(Bounding box prediction data)
# # #
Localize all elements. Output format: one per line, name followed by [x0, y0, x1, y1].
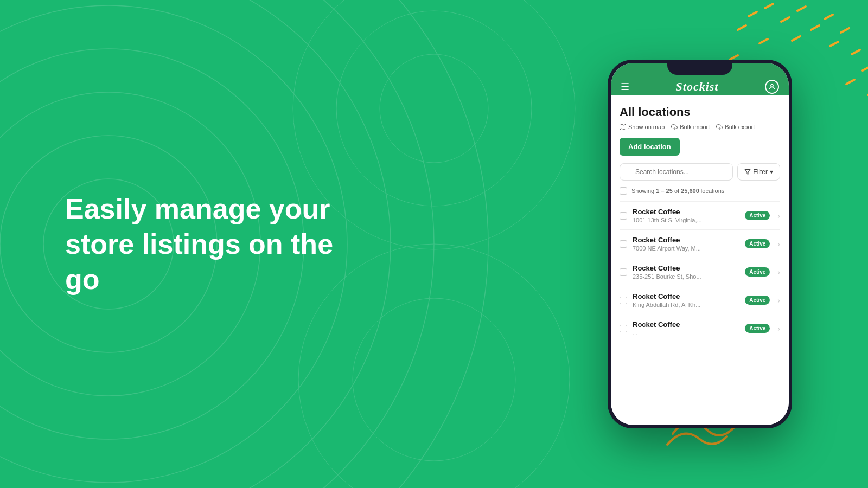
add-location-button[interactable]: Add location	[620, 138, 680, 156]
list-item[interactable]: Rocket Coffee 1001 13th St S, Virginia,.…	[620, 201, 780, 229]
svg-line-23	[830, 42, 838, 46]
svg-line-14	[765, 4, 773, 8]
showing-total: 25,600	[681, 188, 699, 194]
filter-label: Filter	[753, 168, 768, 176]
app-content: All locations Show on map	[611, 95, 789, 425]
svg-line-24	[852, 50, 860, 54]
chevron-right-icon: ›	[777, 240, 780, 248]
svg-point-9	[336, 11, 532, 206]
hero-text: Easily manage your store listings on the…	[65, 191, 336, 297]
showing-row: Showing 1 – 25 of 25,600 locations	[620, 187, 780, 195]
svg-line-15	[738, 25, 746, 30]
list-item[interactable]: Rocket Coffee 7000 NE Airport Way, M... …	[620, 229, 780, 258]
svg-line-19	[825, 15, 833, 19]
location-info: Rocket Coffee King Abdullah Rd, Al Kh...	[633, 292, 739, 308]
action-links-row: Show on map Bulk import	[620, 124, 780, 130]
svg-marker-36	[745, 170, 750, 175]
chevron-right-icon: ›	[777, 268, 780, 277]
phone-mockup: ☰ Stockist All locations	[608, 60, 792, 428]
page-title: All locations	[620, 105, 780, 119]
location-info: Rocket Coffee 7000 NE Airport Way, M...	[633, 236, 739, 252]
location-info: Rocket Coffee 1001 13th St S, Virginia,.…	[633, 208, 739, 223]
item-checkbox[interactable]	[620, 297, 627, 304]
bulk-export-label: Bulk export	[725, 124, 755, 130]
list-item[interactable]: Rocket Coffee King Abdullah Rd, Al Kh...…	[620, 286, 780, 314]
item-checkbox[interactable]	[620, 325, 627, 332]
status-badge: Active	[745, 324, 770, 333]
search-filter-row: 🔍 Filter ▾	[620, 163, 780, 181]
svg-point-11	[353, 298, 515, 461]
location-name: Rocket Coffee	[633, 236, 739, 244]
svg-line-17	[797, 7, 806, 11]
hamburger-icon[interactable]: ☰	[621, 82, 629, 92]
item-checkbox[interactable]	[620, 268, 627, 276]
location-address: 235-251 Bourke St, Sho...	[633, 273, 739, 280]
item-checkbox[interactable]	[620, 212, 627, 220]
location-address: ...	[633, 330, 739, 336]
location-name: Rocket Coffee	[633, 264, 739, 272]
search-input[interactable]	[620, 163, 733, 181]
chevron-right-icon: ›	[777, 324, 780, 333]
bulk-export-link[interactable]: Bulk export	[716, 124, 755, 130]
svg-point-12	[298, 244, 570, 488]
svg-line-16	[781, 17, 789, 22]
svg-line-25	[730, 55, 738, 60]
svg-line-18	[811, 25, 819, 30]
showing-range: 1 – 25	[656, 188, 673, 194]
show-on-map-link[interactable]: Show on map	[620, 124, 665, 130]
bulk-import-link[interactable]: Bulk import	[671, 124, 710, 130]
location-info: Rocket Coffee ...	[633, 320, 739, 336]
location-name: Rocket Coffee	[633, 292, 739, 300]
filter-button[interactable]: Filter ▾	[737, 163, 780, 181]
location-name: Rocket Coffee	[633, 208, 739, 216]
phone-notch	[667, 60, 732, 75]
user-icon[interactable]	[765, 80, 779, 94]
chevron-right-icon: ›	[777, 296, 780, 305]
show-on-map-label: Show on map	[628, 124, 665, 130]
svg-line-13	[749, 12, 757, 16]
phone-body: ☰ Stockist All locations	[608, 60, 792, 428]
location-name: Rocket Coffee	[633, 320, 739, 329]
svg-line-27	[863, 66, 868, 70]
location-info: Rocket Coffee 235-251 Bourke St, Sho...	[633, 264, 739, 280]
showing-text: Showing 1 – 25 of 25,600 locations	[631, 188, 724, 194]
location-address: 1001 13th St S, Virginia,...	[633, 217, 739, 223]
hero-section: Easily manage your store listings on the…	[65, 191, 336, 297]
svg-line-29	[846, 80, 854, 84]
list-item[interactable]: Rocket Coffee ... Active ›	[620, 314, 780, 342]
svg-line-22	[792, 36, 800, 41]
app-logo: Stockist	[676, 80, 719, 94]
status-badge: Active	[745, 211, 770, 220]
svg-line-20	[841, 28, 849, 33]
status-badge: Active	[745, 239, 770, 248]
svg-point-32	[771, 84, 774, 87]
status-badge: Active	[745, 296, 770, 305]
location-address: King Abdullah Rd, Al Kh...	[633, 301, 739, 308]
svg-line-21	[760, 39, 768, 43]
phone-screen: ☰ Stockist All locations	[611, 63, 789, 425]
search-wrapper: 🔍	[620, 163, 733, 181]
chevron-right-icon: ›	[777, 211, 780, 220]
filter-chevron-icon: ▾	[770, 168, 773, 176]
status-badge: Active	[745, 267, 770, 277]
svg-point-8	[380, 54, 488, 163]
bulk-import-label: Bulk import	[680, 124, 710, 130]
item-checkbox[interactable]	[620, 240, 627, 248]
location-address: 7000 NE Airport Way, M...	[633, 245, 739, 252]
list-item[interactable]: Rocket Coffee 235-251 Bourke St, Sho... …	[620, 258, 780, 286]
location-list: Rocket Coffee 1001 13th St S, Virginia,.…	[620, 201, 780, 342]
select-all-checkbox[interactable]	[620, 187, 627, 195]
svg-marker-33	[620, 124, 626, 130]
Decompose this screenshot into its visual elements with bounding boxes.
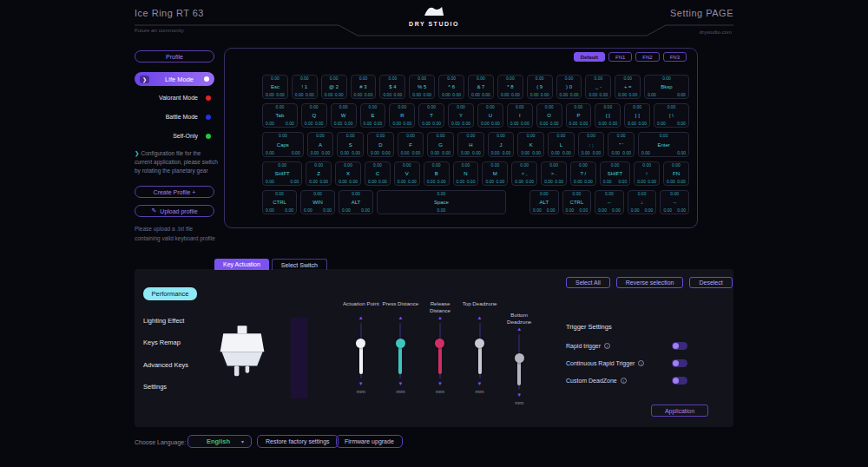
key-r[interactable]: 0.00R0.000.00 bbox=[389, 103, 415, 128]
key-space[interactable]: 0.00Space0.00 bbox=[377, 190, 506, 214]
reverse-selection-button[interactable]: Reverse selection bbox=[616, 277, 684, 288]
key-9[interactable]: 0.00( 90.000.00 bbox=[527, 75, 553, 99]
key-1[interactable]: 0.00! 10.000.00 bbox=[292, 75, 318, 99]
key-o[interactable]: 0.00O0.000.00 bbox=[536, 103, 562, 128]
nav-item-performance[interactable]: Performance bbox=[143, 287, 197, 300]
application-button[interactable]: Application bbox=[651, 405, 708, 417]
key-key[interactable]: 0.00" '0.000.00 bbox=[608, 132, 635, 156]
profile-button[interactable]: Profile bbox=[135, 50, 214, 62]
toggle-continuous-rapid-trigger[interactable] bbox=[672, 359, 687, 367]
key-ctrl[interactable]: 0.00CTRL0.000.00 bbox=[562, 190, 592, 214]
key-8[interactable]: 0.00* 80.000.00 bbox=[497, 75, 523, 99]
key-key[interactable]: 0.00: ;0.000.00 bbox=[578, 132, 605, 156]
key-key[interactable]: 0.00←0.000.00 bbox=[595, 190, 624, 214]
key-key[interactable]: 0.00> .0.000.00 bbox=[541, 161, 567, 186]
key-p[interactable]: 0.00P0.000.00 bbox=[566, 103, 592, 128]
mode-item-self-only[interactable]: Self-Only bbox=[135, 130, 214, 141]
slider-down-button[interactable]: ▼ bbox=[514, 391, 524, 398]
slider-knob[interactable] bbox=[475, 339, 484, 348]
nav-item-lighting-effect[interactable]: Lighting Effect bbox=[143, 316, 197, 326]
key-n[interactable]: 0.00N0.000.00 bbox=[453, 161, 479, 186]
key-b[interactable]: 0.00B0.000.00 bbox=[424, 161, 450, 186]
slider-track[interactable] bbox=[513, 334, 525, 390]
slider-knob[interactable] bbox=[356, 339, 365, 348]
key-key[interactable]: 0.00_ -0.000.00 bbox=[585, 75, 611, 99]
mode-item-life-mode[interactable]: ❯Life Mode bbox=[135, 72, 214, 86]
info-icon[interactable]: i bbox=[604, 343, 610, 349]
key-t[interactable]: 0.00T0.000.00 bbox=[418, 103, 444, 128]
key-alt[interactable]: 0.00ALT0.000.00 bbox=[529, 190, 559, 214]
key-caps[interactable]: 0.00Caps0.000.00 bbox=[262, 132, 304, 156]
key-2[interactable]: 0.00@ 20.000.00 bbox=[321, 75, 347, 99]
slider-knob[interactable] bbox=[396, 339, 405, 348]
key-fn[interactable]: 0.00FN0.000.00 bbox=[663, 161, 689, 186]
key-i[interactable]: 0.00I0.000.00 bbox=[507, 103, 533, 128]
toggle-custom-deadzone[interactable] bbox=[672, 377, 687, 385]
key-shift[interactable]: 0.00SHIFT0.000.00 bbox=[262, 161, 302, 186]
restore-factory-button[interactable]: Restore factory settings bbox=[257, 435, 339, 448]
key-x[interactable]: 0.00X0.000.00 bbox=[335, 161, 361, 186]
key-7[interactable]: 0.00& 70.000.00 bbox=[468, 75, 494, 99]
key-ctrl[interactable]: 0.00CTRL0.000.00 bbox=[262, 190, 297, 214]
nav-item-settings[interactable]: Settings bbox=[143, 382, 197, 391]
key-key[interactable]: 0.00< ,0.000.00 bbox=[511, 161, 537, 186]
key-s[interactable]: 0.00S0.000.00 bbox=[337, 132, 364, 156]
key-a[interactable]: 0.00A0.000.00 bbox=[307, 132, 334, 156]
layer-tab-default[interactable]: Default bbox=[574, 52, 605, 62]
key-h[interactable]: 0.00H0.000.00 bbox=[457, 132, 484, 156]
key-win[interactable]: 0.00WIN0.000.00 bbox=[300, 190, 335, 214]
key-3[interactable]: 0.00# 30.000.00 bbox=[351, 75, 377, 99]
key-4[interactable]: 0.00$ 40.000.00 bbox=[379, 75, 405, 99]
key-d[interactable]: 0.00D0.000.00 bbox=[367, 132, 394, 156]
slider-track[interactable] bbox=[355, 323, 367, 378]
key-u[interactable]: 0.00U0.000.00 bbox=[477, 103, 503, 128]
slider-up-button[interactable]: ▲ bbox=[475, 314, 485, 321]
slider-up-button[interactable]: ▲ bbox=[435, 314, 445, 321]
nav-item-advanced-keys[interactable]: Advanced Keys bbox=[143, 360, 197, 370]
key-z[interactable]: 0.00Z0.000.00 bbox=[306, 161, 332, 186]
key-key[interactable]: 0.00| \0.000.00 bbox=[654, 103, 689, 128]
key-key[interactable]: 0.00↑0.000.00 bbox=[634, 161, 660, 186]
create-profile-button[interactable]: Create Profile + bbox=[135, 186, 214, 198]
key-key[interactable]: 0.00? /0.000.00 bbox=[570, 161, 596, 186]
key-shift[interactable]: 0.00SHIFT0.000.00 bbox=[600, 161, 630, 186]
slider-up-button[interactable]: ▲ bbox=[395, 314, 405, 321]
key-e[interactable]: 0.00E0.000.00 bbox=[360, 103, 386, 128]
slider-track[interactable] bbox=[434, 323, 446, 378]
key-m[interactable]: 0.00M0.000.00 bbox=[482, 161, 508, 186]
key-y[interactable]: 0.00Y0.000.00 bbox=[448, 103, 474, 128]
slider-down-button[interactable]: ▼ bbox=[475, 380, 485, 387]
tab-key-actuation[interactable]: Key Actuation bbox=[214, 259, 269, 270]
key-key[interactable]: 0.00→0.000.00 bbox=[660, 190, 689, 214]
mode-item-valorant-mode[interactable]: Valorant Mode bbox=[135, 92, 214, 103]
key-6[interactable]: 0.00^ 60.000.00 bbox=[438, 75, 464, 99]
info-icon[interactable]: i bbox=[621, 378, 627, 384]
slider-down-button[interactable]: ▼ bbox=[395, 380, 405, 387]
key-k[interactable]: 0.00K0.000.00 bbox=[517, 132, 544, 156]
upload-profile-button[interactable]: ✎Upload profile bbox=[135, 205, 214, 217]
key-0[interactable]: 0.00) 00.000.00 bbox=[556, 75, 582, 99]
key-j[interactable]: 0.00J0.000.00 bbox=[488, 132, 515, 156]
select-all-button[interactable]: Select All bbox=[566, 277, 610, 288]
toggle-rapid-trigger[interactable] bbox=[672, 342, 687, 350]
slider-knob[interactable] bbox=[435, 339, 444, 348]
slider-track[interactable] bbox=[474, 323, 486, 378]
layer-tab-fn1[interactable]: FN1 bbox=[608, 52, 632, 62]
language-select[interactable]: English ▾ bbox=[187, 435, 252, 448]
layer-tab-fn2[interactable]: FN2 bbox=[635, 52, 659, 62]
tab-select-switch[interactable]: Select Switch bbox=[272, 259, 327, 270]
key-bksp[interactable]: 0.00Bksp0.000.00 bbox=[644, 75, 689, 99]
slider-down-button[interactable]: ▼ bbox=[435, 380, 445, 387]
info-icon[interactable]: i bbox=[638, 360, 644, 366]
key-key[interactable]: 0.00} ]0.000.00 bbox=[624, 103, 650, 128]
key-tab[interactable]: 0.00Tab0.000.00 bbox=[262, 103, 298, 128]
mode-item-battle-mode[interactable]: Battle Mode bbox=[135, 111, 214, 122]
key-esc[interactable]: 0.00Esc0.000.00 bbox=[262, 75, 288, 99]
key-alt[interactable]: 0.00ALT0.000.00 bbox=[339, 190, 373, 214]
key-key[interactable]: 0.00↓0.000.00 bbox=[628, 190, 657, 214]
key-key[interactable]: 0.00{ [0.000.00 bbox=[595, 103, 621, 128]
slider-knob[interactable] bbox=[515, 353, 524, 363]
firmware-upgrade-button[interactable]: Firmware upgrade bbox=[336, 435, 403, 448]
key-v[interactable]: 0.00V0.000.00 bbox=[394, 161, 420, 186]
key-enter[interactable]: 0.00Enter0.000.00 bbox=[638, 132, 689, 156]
# # #
INSTRUCTIONS TO FOLLOW
Looking at the entries, state how many lines hold the string "rapid", with the number as the sole reply.

RESULT OF THE EXERCISE
2